» **Exercise**:
Which lines in the data below contain the word "that"? Return each of them.

++++++++++++++++++++

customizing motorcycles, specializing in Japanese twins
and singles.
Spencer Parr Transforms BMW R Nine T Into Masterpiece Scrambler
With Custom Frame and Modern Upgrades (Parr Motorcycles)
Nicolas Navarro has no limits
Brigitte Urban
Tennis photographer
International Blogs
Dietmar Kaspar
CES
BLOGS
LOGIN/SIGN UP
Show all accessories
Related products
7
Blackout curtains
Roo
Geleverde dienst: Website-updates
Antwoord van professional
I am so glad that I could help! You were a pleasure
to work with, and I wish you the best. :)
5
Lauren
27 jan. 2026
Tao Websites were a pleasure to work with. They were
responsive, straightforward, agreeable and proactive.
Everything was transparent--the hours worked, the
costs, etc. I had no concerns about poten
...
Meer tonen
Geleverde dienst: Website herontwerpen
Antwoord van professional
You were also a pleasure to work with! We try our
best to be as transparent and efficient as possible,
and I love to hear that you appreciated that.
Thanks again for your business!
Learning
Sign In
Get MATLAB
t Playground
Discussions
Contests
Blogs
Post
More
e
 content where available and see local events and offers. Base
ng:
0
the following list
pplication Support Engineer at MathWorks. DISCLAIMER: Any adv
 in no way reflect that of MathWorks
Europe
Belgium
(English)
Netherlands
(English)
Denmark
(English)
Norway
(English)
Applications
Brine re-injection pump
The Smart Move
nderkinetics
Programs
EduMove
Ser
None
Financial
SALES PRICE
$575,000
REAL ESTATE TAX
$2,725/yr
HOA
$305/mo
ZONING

++++++++++++++++++++

» **Task answer**:
I am so glad that I could help! You were a pleasure
and I love to hear that you appreciated that.
 in no way reflect that of MathWorks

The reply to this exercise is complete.